Athletes must ensure a good supply of fluids and electrolytes on hot days since about one litre of fluid is sweated every hour.
Fluid loss through urine and breath usually is about two litres per day. However, this value doubles if temperatures rise to 30 degrees Celsius in summer. In some cases, we can excrete up to five litres of fluid. If these losses are not replenished immediately, there is a risk of dangerous circulatory problems, exhaustion and a distinct feeling of weakness.

Due to the increased outside temperatures, the weakened body cannot sufficiently buffer the heat or release it to the outside. In the worst case, the circulation fails. Therefore, great efforts are recommended only with high fluid intake, if possible only in the shade or the more relaxed morning or evening hours.

Summer also often brings unpleasant, muggy weather. The increased humidity heats our bodies even more, so the heat can build up quickly. A redhead, dry, hot skin and a sluggish facial expression manifest a dangerously overheated body. A corresponding heat stroke is additionally recognizable by an increased body temperature. Cooling the forehead and neck with wet towels or ice cubes can provide immediate relief. In the case of heat stroke, it is essential to call for medical help.
High ozone levels irritate the respiratory tract irritation in sensitive people, so cough or shortness of breath can develop quickly. In such cases, strenuous physical activity must be avoided to prevent increased respiration and the associated absorption of ozone.

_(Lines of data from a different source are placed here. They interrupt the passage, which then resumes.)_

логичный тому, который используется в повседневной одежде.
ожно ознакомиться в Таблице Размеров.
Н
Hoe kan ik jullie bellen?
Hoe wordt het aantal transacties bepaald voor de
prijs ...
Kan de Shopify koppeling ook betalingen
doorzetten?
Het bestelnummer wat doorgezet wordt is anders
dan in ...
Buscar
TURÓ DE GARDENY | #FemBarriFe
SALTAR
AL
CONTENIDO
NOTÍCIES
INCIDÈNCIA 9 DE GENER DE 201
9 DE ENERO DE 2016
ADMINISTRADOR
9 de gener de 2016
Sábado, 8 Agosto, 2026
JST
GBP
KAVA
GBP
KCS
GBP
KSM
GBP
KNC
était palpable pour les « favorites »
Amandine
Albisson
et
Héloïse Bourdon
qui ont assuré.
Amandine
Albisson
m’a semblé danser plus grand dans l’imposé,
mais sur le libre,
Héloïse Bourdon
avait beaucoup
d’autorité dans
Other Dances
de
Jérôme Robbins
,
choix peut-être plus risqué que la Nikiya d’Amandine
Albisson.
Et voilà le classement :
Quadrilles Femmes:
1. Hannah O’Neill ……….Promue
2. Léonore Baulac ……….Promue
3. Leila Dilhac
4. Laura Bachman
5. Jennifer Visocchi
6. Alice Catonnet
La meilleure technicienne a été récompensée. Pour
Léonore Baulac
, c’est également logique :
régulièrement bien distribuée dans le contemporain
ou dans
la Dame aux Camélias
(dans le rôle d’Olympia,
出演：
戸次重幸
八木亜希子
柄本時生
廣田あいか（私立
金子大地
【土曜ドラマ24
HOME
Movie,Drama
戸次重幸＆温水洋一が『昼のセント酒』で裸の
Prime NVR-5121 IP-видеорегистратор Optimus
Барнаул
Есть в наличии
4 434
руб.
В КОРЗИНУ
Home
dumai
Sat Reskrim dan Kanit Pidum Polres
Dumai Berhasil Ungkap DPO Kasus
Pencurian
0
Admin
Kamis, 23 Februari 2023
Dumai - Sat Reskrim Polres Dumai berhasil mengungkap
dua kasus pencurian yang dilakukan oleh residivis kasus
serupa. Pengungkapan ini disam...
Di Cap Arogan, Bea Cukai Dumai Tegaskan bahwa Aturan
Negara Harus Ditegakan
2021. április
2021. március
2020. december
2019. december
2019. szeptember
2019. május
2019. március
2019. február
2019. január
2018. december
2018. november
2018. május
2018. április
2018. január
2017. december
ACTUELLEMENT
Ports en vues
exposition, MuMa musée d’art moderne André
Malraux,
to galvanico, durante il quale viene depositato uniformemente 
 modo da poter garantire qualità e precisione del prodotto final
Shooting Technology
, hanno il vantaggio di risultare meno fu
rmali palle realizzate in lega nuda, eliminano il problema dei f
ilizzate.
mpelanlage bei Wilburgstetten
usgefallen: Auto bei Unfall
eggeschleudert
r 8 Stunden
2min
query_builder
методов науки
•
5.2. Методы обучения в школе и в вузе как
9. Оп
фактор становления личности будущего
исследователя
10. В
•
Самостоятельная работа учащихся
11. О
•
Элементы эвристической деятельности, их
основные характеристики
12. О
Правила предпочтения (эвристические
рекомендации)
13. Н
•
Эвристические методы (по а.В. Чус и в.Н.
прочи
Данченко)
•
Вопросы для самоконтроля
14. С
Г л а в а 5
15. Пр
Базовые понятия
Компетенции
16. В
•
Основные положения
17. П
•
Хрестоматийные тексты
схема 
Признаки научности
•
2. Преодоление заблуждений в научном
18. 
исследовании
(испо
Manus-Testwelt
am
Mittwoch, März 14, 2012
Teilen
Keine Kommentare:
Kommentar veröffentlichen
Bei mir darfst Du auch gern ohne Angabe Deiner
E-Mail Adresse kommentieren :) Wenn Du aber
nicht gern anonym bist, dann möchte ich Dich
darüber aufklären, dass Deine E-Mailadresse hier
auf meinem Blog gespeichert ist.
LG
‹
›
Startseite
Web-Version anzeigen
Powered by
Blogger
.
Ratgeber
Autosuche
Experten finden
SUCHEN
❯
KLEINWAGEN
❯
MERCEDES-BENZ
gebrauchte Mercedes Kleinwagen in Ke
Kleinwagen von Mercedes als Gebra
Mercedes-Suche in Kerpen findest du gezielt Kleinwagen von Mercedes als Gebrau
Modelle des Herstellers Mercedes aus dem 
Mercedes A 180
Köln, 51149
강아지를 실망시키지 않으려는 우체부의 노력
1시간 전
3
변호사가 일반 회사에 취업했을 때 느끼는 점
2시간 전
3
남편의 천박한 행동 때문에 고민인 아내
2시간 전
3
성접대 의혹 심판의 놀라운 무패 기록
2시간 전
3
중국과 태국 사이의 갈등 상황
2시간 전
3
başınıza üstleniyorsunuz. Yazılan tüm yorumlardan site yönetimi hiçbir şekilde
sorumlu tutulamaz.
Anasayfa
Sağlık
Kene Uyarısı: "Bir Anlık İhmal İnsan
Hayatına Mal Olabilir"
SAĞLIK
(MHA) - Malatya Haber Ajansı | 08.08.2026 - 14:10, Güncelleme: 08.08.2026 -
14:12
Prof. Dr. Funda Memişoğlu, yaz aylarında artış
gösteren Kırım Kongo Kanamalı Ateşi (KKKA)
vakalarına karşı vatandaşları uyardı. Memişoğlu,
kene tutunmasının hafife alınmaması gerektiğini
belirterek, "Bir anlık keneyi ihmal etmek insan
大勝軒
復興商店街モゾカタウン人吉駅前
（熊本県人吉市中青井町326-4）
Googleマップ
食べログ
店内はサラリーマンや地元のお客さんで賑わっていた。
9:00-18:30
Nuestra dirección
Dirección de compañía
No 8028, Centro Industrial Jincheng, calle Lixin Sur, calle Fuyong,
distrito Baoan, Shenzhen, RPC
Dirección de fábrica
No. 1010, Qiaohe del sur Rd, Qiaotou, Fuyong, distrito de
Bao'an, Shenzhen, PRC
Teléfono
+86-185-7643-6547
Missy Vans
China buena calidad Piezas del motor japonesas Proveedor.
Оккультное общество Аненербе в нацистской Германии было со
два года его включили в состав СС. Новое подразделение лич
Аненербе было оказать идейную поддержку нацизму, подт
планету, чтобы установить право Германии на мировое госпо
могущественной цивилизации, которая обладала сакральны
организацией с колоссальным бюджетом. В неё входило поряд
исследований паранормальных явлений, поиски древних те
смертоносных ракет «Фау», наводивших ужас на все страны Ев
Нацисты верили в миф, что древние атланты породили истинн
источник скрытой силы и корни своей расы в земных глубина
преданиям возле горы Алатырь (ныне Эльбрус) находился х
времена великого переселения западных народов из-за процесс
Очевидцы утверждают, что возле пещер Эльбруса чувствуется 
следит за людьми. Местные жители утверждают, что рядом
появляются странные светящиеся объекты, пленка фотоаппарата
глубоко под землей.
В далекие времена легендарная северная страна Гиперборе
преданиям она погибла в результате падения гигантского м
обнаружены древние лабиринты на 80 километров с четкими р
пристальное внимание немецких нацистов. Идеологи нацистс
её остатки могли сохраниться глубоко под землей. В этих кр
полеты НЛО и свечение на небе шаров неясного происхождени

People keen on sports should slowly get their bodies used to the hot outside temperatures. The body can be trained to sweat more effectively, so that sporting activities can be increased step by step. Furthermore, adapted, airy clothing is appropriate, through which the air can circulate. A head covering against the hot rays of the sun and sunglasses should not be missing, as well as a suitable sunscreen. Fatty foods should be avoided on hot summer days, because they put an additional strain on the circulation. It is much easier to digest light dishes from the summer kitchen with lots of fruit and vegetables rich in vital substances suitable for the body.